To the credit of the hotel staff, they were able to make a limited amount of coffee and supplied cold ham sandwiches. While not what SMACNA had expected, attendees were grateful for the grub. And many seemed to be happy to visit booths lit by lantern and browse product literature with flashlights. One SMACNA staffer quipped that it was the “greenest” product show ever.
Meanwhile, I was trying to figure out how I was going to produce our annual 8-page on-site flier with pictures from the conference that morning without power or Wi-Fi. I didn’t think it was possible.
But then, power came back. The coffeemakers were fired up and I could plug in my laptop and connect to the internet. Thanks to art director Niki Bonkoski back in Michigan and the local printer, the flier was done — on time.

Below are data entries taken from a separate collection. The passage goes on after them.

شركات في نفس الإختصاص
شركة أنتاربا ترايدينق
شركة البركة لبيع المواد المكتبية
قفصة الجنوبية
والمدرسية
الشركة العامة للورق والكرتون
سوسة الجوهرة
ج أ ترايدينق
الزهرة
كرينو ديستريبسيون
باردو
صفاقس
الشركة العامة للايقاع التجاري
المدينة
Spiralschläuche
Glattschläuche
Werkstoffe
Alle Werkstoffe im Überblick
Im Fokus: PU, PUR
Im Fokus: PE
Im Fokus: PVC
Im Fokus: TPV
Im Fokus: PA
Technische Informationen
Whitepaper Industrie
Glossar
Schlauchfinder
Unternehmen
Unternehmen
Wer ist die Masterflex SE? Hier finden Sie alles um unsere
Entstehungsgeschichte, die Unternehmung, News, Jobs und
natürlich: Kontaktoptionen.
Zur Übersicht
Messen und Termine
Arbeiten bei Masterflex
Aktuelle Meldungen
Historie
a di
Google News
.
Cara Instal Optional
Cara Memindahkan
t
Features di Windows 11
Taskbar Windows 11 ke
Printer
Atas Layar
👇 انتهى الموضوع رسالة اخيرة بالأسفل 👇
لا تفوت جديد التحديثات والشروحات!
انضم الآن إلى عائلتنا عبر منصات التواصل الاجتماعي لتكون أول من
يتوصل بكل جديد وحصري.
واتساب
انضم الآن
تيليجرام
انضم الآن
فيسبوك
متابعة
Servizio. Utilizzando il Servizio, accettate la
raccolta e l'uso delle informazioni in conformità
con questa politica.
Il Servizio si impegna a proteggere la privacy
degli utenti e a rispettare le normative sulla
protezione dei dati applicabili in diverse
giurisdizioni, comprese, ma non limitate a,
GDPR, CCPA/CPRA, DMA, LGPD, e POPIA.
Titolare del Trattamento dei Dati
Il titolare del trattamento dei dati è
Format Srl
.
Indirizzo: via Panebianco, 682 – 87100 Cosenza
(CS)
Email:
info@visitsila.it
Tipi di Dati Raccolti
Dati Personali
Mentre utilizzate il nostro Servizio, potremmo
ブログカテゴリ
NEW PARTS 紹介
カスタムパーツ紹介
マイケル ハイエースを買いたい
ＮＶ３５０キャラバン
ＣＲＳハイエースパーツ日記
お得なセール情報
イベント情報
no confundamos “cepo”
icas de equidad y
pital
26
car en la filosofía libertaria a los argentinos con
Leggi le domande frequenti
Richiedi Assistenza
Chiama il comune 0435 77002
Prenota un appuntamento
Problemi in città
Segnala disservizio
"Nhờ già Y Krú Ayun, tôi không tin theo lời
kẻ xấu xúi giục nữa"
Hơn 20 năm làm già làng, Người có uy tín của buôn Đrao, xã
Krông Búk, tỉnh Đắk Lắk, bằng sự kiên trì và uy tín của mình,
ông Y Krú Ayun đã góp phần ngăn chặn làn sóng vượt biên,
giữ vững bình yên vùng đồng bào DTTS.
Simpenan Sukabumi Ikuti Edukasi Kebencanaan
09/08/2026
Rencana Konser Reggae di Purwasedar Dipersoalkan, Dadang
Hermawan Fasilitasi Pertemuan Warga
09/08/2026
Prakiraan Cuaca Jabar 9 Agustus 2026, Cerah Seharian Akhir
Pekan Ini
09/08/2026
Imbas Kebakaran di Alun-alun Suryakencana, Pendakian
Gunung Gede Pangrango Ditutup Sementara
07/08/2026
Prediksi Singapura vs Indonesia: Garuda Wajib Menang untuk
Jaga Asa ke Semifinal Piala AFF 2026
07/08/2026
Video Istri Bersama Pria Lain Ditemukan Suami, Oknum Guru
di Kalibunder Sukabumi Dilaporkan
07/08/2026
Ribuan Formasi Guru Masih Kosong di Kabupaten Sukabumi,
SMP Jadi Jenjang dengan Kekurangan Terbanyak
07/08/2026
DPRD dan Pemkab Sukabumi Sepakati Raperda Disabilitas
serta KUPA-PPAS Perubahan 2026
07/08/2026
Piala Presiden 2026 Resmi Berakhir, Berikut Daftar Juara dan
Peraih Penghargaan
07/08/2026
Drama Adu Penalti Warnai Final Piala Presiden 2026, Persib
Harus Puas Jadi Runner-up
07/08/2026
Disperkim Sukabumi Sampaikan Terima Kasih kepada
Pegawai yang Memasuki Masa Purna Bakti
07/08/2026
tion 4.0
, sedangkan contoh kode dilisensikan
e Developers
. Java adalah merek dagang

The whole experience taught me that as much as I enjoy Hawaii, paradise is a lot more fun with electricity — and coffee.
Help solve a sheet metal mystery
Something about Snips readers that I find endearing is the love many of them have for old tools and sheet metal forming equipment. Our October cover story on a Lockformer Pittsburgh machine estimated to be over 75 years old generated a lot of interest.
If you’re a follower on our Facebook page (www.facebook.com/SnipsMag/), you might have seen a post on this topic from a few weeks ago. Reader David Rowlett of Massachusetts-based Ductworks contacted me about a vintage machine he recently purchased. He said it appears to be a Pittsburgh combination pipe lock machine made by Riverside Machinery Co. of Chicago. Rowlett said it came from the estate of a 98-year-old former sheet metal worker.